:: Exercise details ::
Please output only the lines that run from the line containing "zum Urschleim, sondern zum Ur-Horror (der" through the end of the material below, exactly.

:: Exercise input ::
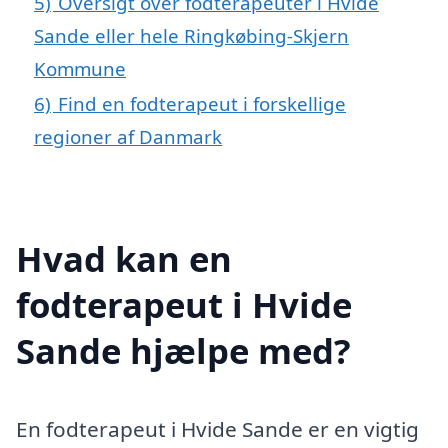
5)
Oversigt over fodterapeuter i Hvide
Sande eller hele Ringkøbing-Skjern
Kommune
6)
Find en fodterapeut i forskellige
regioner af Danmark
Hvad kan en
fodterapeut i Hvide
Sande hjælpe med?
En fodterapeut i Hvide Sande er en vigtig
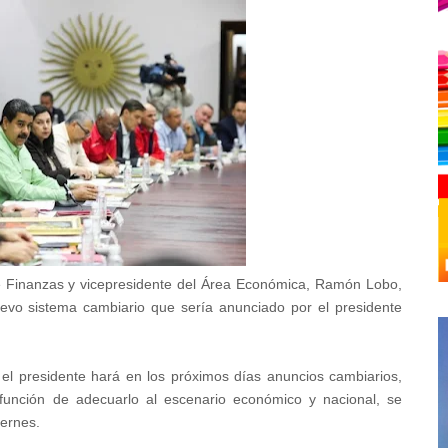
e Finanzas y vicepresidente del Área Económica, Ramón Lobo,
uevo sistema cambiario que sería anunciado por el presidente
 el presidente hará en los próximos días anuncios cambiarios,
unción de adecuarlo al escenario económico y nacional, se
iernes.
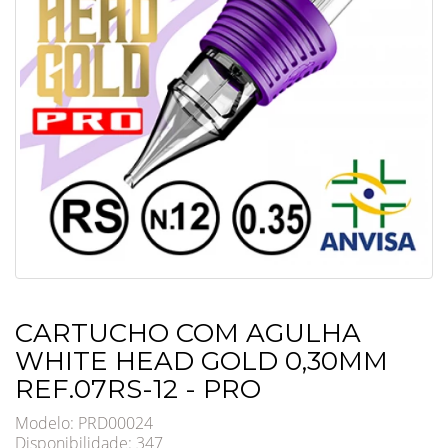
CARTUCHO COM AGULHA
WHITE HEAD GOLD 0,30MM
REF.07RS-12 - PRO
Modelo: PRD00024
Disponibilidade:
347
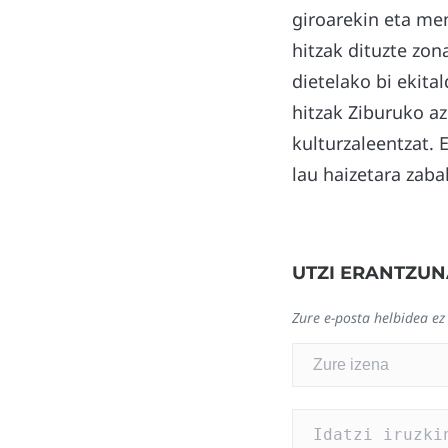
giroarekin eta me
hitzak dituzte zo
dietelako bi ekita
hitzak Ziburuko az
kulturzaleentzat. 
lau haizetara zaba
UTZI ERANTZUN
Zure e-posta helbidea ez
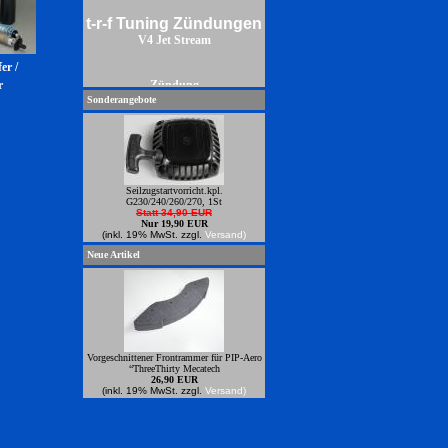
t-r-f Tuning Zündungen
V4 Jet Stream
er /
Zündung
r
Sonderangebote
Seilzugstartvorricht.kpl.
G230/240/260/270, 1St
Statt 34,90 EUR
Nur 19,90 EUR
(inkl. 19% MwSt. zzgl.
Versand)
Neue Artikel
Vorgeschnittener Frontrammer für PIP-Aero
“ThreeThirty Mecatech
26,90 EUR
(inkl. 19% MwSt. zzgl.
Versand)
Power Zündungren zum anbauen an
Zenoahmotoren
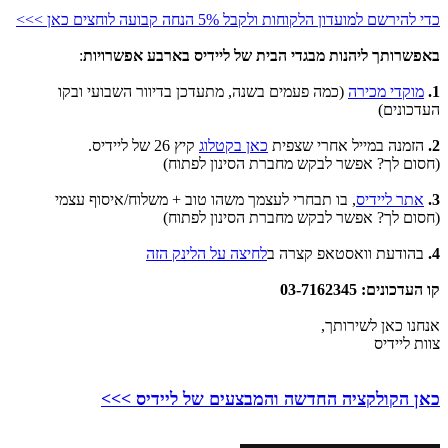
כדי להירשם למועדון הלקוחות ולקבל 5% הנחה קבועה לוחצים כאן >>>
באפשרותך ליהנות מבגדי הבית של ליידיס בארבע אפשרויות
:
1.
מוקדי מכירה
(כמה פעמים בשנה, מתעדכן בדיוור השבועי ובקו
העדכונים)
2.
הזמנה במייל אחרי שצפית
כאן בקטלוג
קיץ 26 של ליידיס.
(חסום לך? אפשר לבקש מחברת הסינון לפתוח)
3.
אתר ליידיס
, בו תבחרי לעצמך משהו טוב + משלוח/איסוף עצמי
(חסום לך? אפשר לבקש מחברת הסינון לפתוח)
4.
בהודעת וואסטאפ קצרה ב
לחיצה על הלינק הזה
קו העדכונים: 03-7162345
אנחנו כאן לשירותך,
צוות ליידיס
כאן הקולקציה החדשה והמבצעים של ליידיס >>>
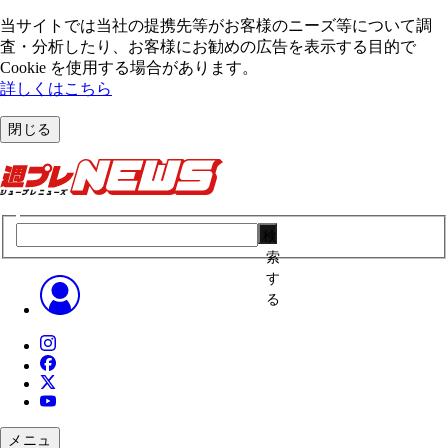
当サイトでは当社の提携先等がお客様のニーズ等について調
査・分析したり、お客様にお勧めの広告を表⽰する⽬的で
Cookie を使⽤する場合があります。
詳しくはこちら
閉じる
検
索
す
る
メニュ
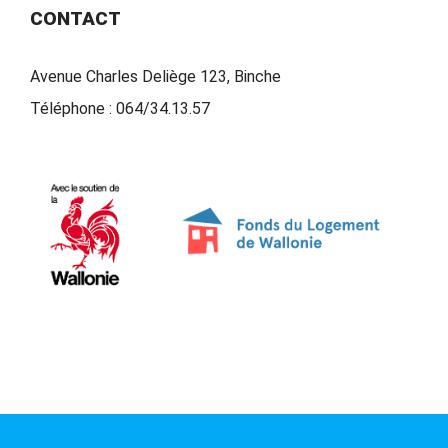
CONTACT
Avenue Charles Deliège 123, Binche
Téléphone :
064/34.13.57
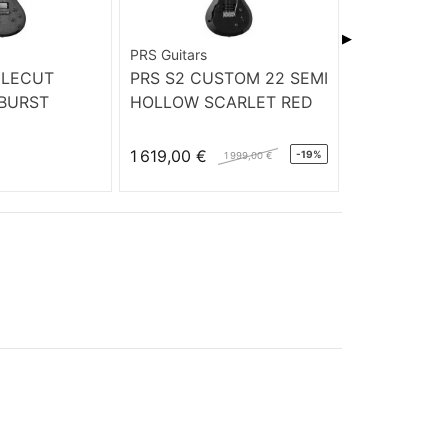
▶
PRS Guitars
PRS Guitars
GLECUT
PRS S2 CUSTOM 22 SEMI
PRS CE 24
BURST
HOLLOW SCARLET RED
1 619,00 €
2 422,00 €
-19%
1 999,00 €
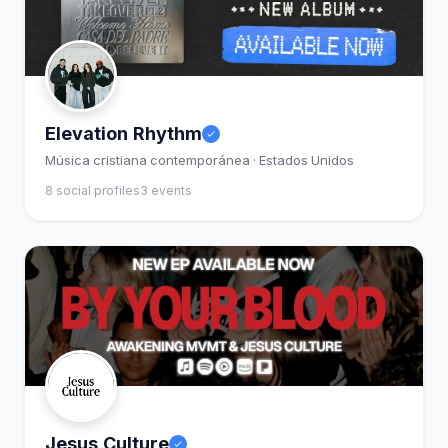
Elevation Rhythm
Música cristiana contemporánea · Estados Unidos
8 social profiles
3 events
Jesus Culture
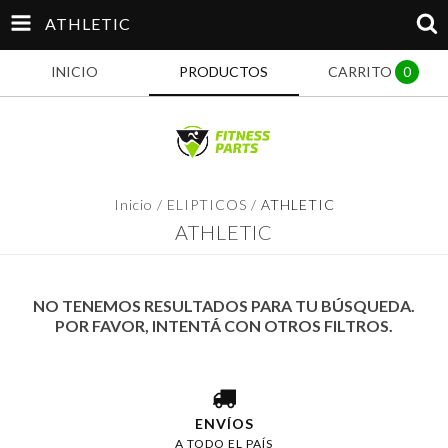
ATHLETIC
INICIO
PRODUCTOS
CARRITO
0
Inicio
/
ELIPTICOS
/
ATHLETIC
ATHLETIC
NO TENEMOS RESULTADOS PARA TU BÚSQUEDA.
POR FAVOR, INTENTÁ CON OTROS FILTROS.
ENVÍOS
A TODO EL PAÍS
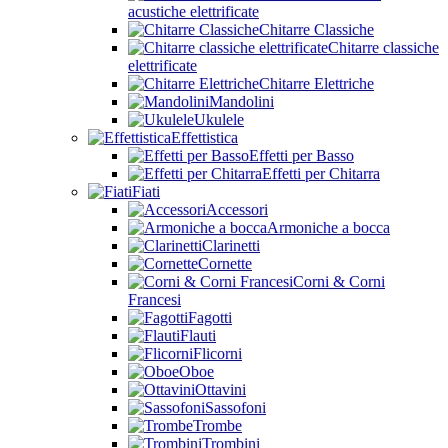
acustiche elettrificate
Chitarre Classiche
Chitarre classiche
elettrificate
Chitarre Elettriche
Mandolini
Ukulele
Effettistica
Effetti per Basso
Effetti per Chitarra
Fiati
Accessori
Armoniche a bocca
Clarinetti
Cornette
Corni & Corni
Francesi
Fagotti
Flauti
Flicorni
Oboe
Ottavini
Sassofoni
Trombe
Trombini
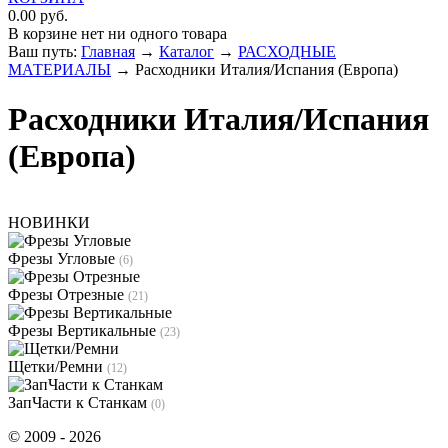
0.00 руб.
В корзине нет ни одного товара
Ваш путь:
Главная
→
Каталог
→
РАСХОДНЫЕ
МАТЕРИАЛЫ
→
Расходники Италия/Испания (Европа)
Расходники Италия/Испания
(Европа)
НОВИНКИ
Фрезы Угловые
(6)
Фрезы Отрезные
(21)
Фрезы Вертикальные
(23)
Щетки/Ремни
(12)
ЗапЧасти к Станкам
(0)
© 2009 - 2026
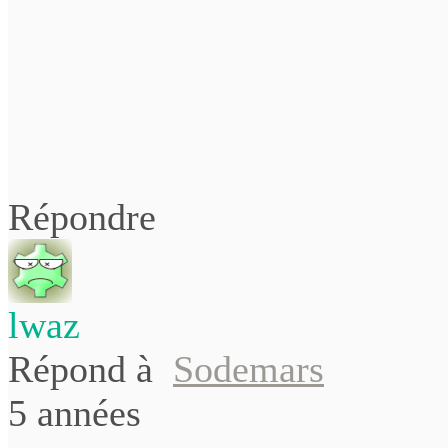
Répondre
lwaz
Répond à
Sodemars
5 années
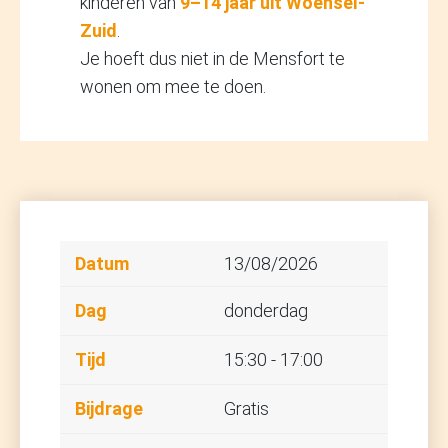
kinderen van
9–14 jaar uit Woensel-
Zuid
.
Je hoeft dus niet in de Mensfort te
wonen om mee te doen.
13/08/2026
donderdag
15:30 - 17:00
Gratis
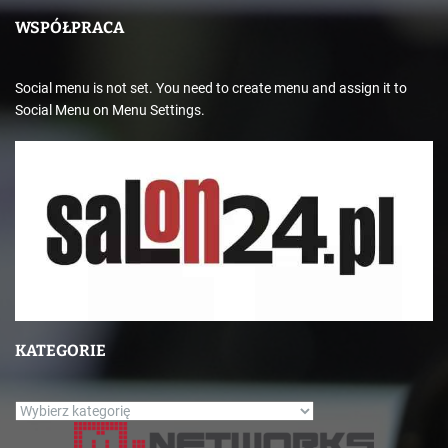
WSPÓŁPRACA
Social menu is not set. You need to create menu and assign it to
Social Menu on Menu Settings.
KATEGORIE
K
a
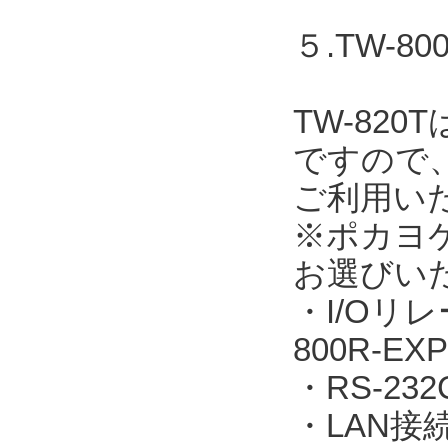
５.TW-
TW-82
ですので
ご利用い
※ポカヨ
お選びい
・I/Oリレ
800R-EXP
・RS-23
・LAN接続：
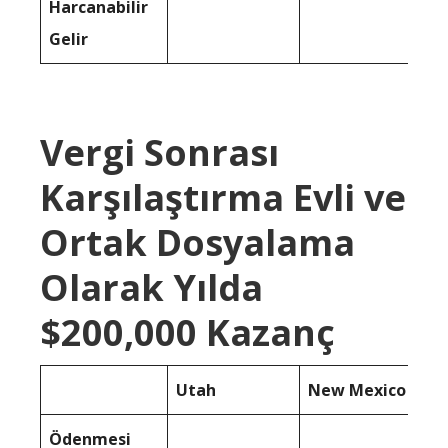
Harcanabilir
Gelir
Vergi Sonrası
Karşılaştırma Evli ve
Ortak Dosyalama
Olarak Yılda
$200,000 Kazanç
Utah
New Mexico
Ödenmesi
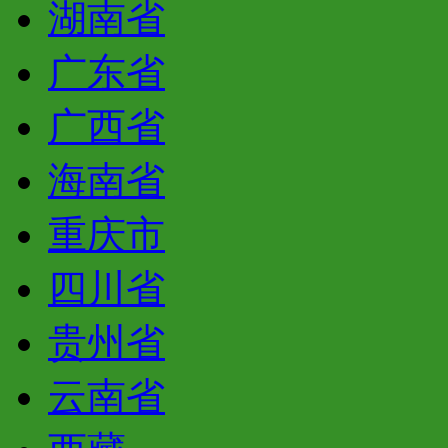
湖南省
广东省
广西省
海南省
重庆市
四川省
贵州省
云南省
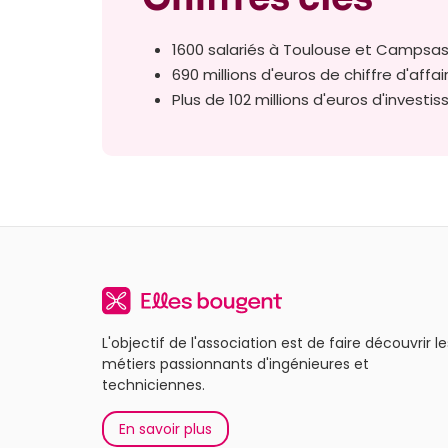
1600 salariés à Toulouse et Campsa
690 millions d'euros de chiffre d'affa
Plus de 102 millions d'euros d'invest
L'objectif de l'association est de faire découvrir le
métiers passionnants d'ingénieures et
techniciennes.
En savoir plus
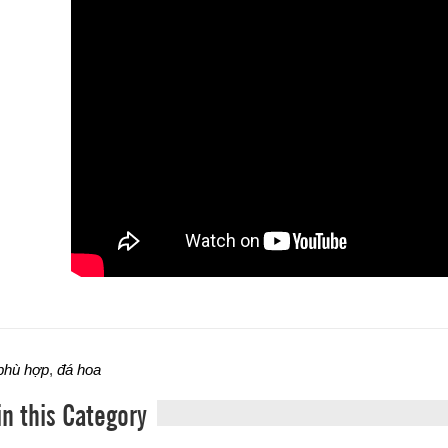
phù hợp
,
đá hoa
in this Category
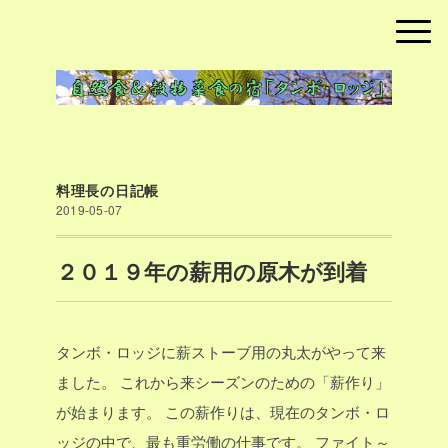
料理長の日記帳
2019-05-07
２０１９年の薪用の原木が到着
タンボ・ロッジに薪ストーブ用の丸太がやって来
ました。
これから来シーズンのための「薪作り」
が始まります。
この薪作りは、現在のタンボ・ロ
ッジの中で、最も重労働の仕事です。
ファイト～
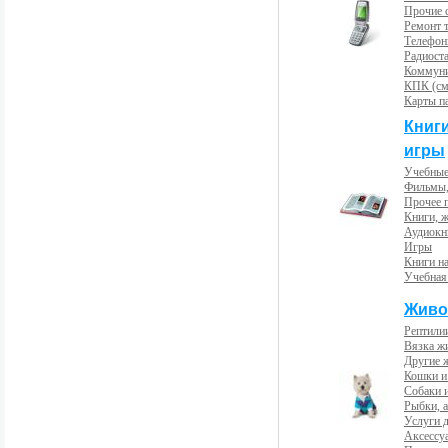
Прочие с
Ремонт 
Телефон
Радиост
Коммун
КПК (см
Карты п
Книг
игры
Учебные
Фильмы,
Прочее 
Книги, 
Аудиокн
Игры
Книги н
Учебная
Живо
Рептили
Вязка ж
Другие 
Кошки и
Собаки 
Рыбки, 
Услуги 
Аксессу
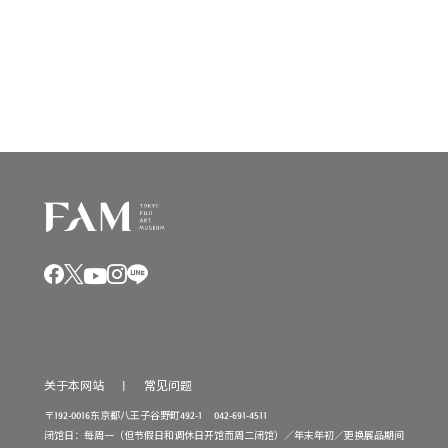
V
i
6
i
o
日
e
n
,
w
2
s
0
N
2
a
5
v
i
年
g
a
t
i
关于本网站
常见问题
o
〒192-0016东京都八王子谷野町492-1 042-691-4511
n
闭馆日：每周一（但节假日和调休日开馆而周二闭馆）／年末年初／更换展品期间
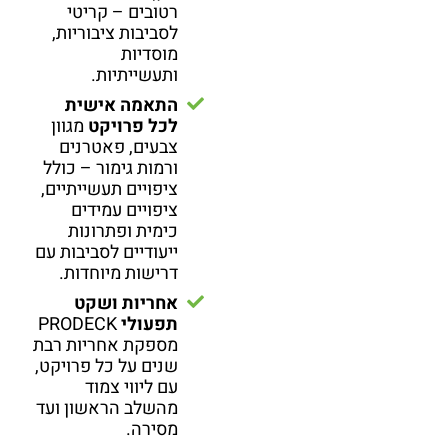
רטובים – קריטי
לסביבות ציבוריות,
מוסדיות
ותעשייתיות.
התאמה אישית
לכל פרויקט
מגוון
צבעים, פאטרנים
ורמות גימור – כולל
ציפויים תעשייתיים,
ציפויים עמידים
כימית ופתרונות
ייעודיים לסביבות עם
דרישות מיוחדות.
אחריות ושקט
תפעולי
PRODECK
מספקת אחריות רבת
שנים על כל פרויקט,
עם ליווי צמוד
מהשלב הראשון ועד
מסירה.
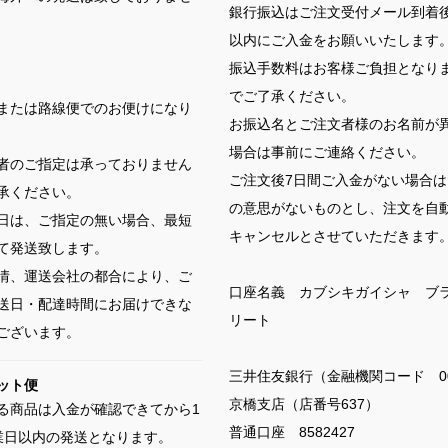
銀行振込はご注文受付メール到着後
以内にご入金をお願いいたします
振込手数料はお客様ご負担となり
でご了承ください。
または路線便でのお便けになり
お振込名とご注文者様のお名前が
場合は事前にご連絡ください。
者のご指定は承っておりません
ご注文後7日間ご入金がない場合は
承ください。
の意思がないものとし、注文を自
日は、ご指定の無い場合、最短
キャンセルとさせていただきます
て発送致します。
情、運送会社の都合により、ご
口座名義 カブシキガイシャ ブ
送日・配達時間にお届けできな
リート
ございます。
三井住友銀行（金融機関コード 00
ット便
京橋支店（店番号637）
る商品は入金が確認できてから1
普通口座 8582427
業日以内の発送となります。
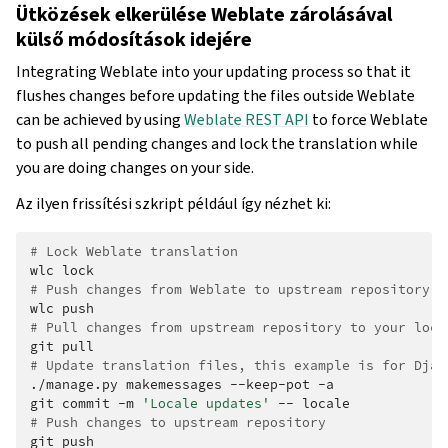
Ütközések elkerülése Weblate zárolásával
külső módosítások idejére
Integrating Weblate into your updating process so that it
flushes changes before updating the files outside Weblate
can be achieved by using
Weblate REST API
to force Weblate
to push all pending changes and lock the translation while
you are doing changes on your side.
Az ilyen frissítési szkript például így nézhet ki:
# Lock Weblate translation
wlc
# Push changes from Weblate to upstream repository
wlc
# Pull changes from upstream repository to your loca
git
# Update translation files, this example is for Djan
./manage.py
makemessages
--keep-pot
-a

git
commit
-m
'Locale updates'
--
# Push changes to upstream repository
git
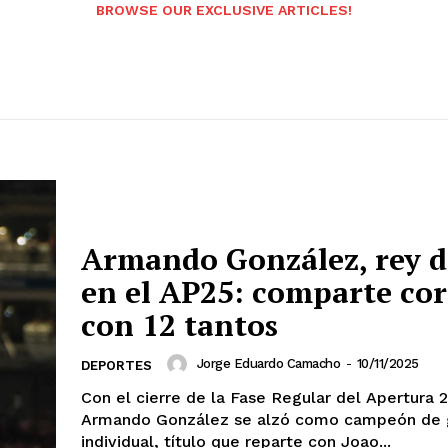
BROWSE OUR EXCLUSIVE ARTICLES!
Armando González, rey d
en el AP25: comparte co
con 12 tantos
Jorge Eduardo Camacho
-
10/11/2025
DEPORTES
Con el cierre de la Fase Regular del Apertura 
Armando González se alzó como campeón de 
individual, título que reparte con Joao...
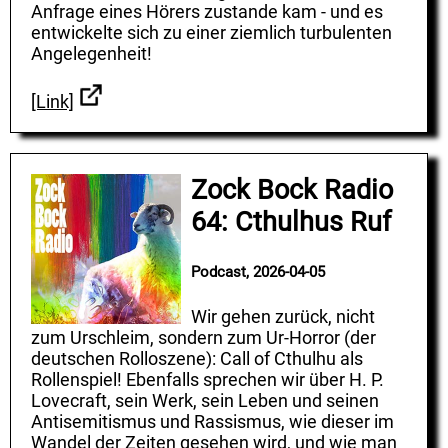
Anfrage eines Hörers zustande kam - und es
entwickelte sich zu einer ziemlich turbulenten
Angelegenheit!
[Link]
Zock Bock Radio
64: Cthulhus Ruf
Podcast, 2026-04-05
Wir gehen zurück, nicht
zum Urschleim, sondern zum Ur-Horror (der
deutschen Rolloszene): Call of Cthulhu als
Rollenspiel! Ebenfalls sprechen wir über H. P.
Lovecraft, sein Werk, sein Leben und seinen
Antisemitismus und Rassismus, wie dieser im
Wandel der Zeiten gesehen wird, und wie man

:: Exercise answer ::
zum Urschleim, sondern zum Ur-Horror (der
deutschen Rolloszene): Call of Cthulhu als
Rollenspiel! Ebenfalls sprechen wir über H. P.
Lovecraft, sein Werk, sein Leben und seinen
Antisemitismus und Rassismus, wie dieser im
Wandel der Zeiten gesehen wird, und wie man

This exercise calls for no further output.